A number of high-profile names were added to the European Union’s list of sanctioned individuals on Friday as part of the bloc’s fifth package of measures against Russia, no more personal to Russia’s President Vladimir V. Putin than his own daughters.
The daughters, Katerina Tikhonova and Maria Putina, who were living under an assumed name, Maria Vorontsova, were among dozens of new individuals targeted by asset freezes and travel bans by the European Union.
Mr Putin has traditionally been extremely secretive about his daughters, barely mentioning their names and giving no details about their lives publicly. At least one of the women has lived in the Netherlands in the past.
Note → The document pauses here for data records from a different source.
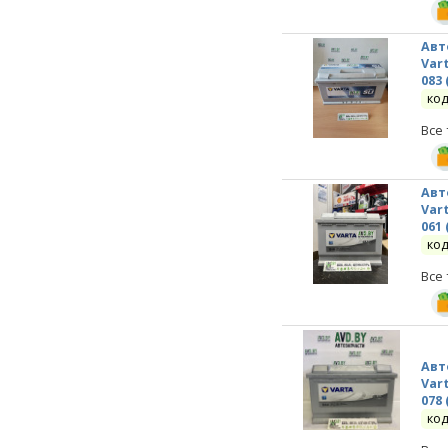
Авт
Vart
083 
код
Все
Авт
Vart
061 
код
Все
Авт
Vart
078 
код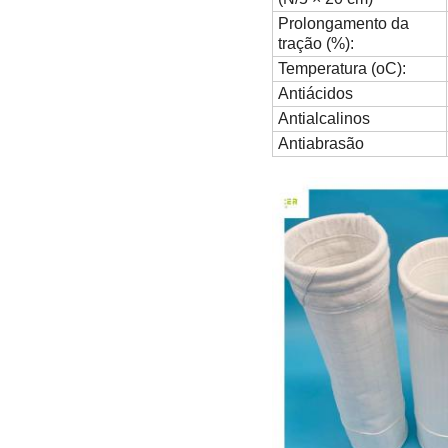
Prolongamento da
tração (%):
Temperatura (oC):
Antiácidos
Antialcalinos
Antiabrasão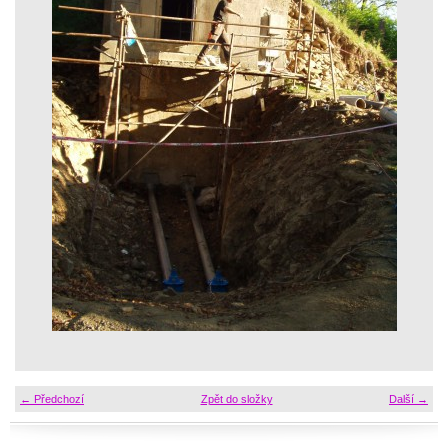
← Předchozí
Zpět do složky
Další →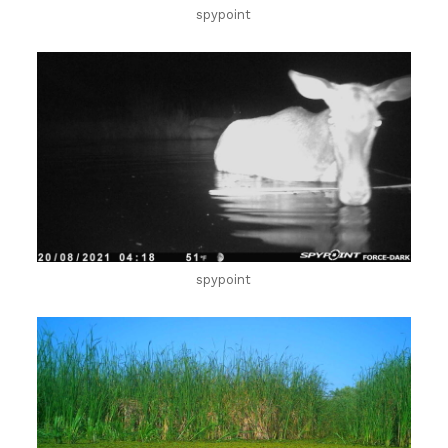
spypoint
spypoint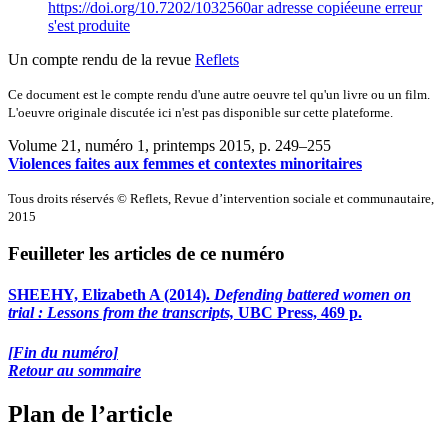
https://doi.org/10.7202/1032560ar
adresse copiée
une erreur
s'est produite
Un compte rendu de la revue
Reflets
Ce document est le compte rendu d'une autre oeuvre tel qu'un livre ou un film.
L'oeuvre originale discutée ici n'est pas disponible sur cette plateforme.
Volume 21, numéro 1, printemps 2015
, p. 249–255
Violences faites aux femmes et contextes minoritaires
Tous droits réservés © Reflets, Revue d’intervention sociale et communautaire,
2015
Feuilleter les articles de ce numéro
SHEEHY, Elizabeth A (2014).
Defending battered women on
trial : Lessons from the transcripts,
UBC Press, 469 p.
[Fin du numéro]
Retour au sommaire
Plan de l’article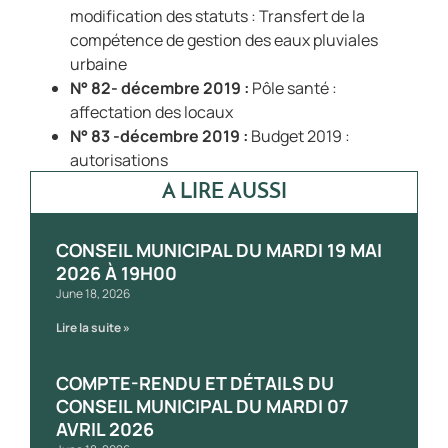
modification des statuts : Transfert de la
compétence de gestion des eaux pluviales
urbaine
N° 82- décembre 2019 :
Pôle santé :
affectation des locaux
N° 83 -décembre 2019 :
Budget 2019 :
autorisations
Questions diverses :
A LIRE AUSSI
CONSEIL MUNICIPAL DU MARDI 19 MAI
2026 À 19H00
June 18, 2026
Lire la suite »
COMPTE-RENDU ET DÉTAILS DU
CONSEIL MUNICIPAL DU MARDI 07
AVRIL 2026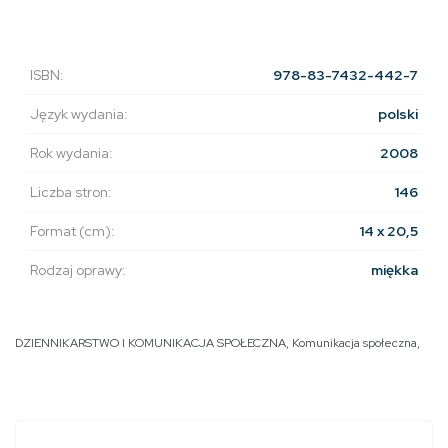
ISBN:
978-83-7432-442-7
Język wydania:
polski
Rok wydania:
2008
Liczba stron:
146
Format (cm):
14 x 20,5
Rodzaj oprawy:
miękka
DZIENNIKARSTWO I KOMUNIKACJA SPOŁECZNA
,
Komunikacja społeczna
,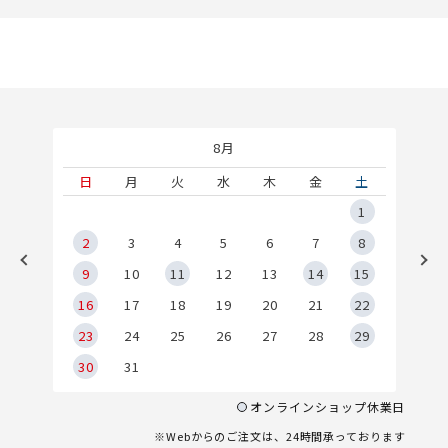
8月
土
日
月
火
水
木
金
土
5
1
2
2
3
4
5
6
7
8
9
9
10
11
12
13
14
15
6
16
17
18
19
20
21
22
23
24
25
26
27
28
29
30
31
オンラインショップ休業日
※Webからのご注文は、24時間承っております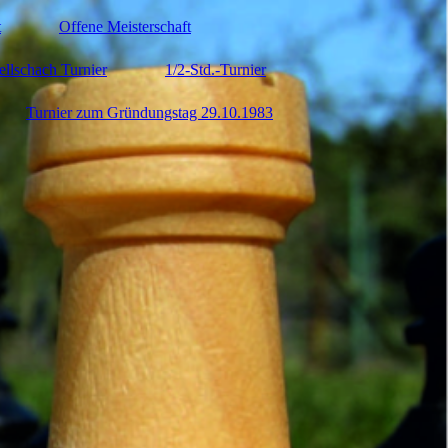
t
Offene Meisterschaft
ellschach Turnier
1/2-Std.-Turnier
Turnier zum Gründungstag 29.10.1983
The new EU sanctions involved prominent figures close to Mr Putin, including some who have been associated with him for decades.
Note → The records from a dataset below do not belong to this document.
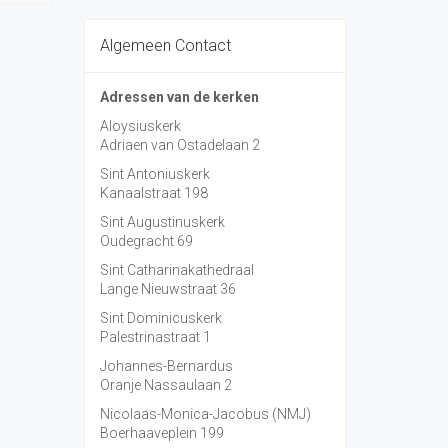
Algemeen Contact
Adressen van de kerken
Aloysiuskerk
Adriaen van Ostadelaan 2
Sint Antoniuskerk
Kanaalstraat 198
Sint Augustinuskerk
Oudegracht 69
Sint Catharinakathedraal
Lange Nieuwstraat 36
Sint Dominicuskerk
Palestrinastraat 1
Johannes-Bernardus
Oranje Nassaulaan 2
Nicolaas-Monica-Jacobus (NMJ)
Boerhaaveplein 199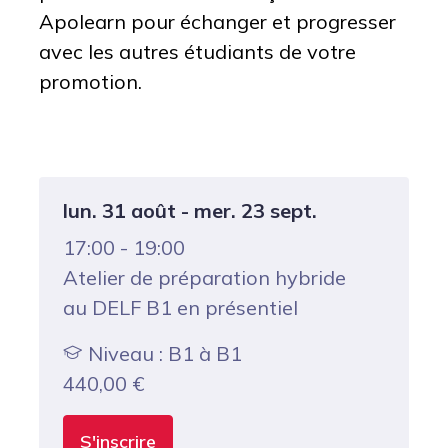
Apolearn pour échanger et progresser
avec les autres étudiants de votre
promotion.
lun. 31 août - mer. 23 sept.
17:00 - 19:00
Atelier de préparation hybride
au DELF B1 en présentiel
Niveau : B1 à B1
440,00
€
S'inscrire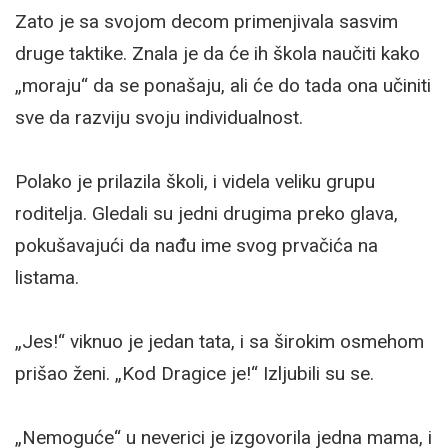
Zato je sa svojom decom primenjivala sasvim
druge taktike. Znala je da će ih škola naučiti kako
„moraju“ da se ponašaju, ali će do tada ona učiniti
sve da razviju svoju individualnost.
Polako je prilazila školi, i videla veliku grupu
roditelja. Gledali su jedni drugima preko glava,
pokušavajući da nađu ime svog prvačića na
listama.
„Jes!“ viknuo je jedan tata, i sa širokim osmehom
prišao ženi. „Kod Dragice je!“ Izljubili su se.
„Nemoguće“ u neverici je izgovorila jedna mama, i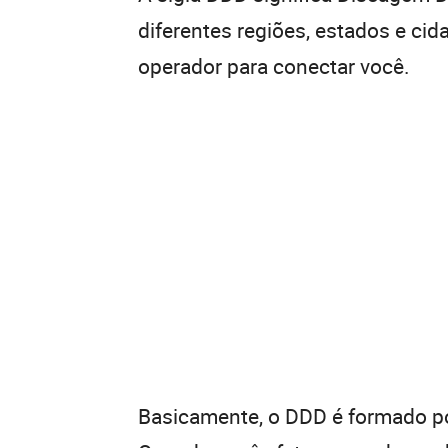
diferentes regiões, estados e ci
operador para conectar você.
Basicamente, o DDD é formado por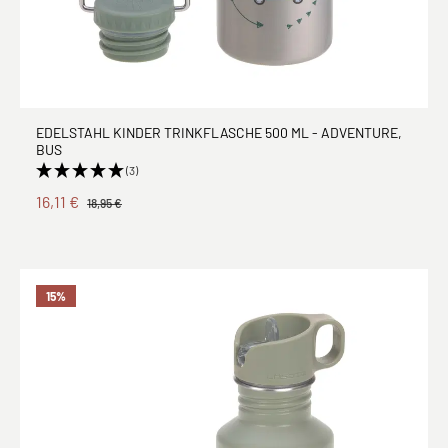
EDELSTAHL KINDER TRINKFLASCHE 500 ML - ADVENTURE,
BUS
(3)
16,11 €
18,95 €
15
%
Among them is Herman Gref, one of the most trusted technocrats on Mr Putin’s economic policy team. He was the architect of Mr Putin’s economic reforms during his first term as president, helping to pave the way for an economic boom in Russia that ended abruptly with the global recession of 2008.
For the past 15 years, Mr. Gref, who met Mr. Putin in the 1990s in St. Petersburg, has been the director of Sberbank, Russia’s largest financial institution. Sberbank is not sanctioned by the European Union, unlike several other major banks.
Another prominent name on the new EU list is Boris Rotenberg, who can trace his relationship with Mr Putin to much earlier times.
In the 1960s, he practiced judo at the same school with the future president. After Mr. Putin’s entry into the Kremlin, Mr. Rotenberg, along with his brother Arkady, cobbled together a pipeline empire, winning lucrative contracts from Gazprom, the Russian natural gas giant.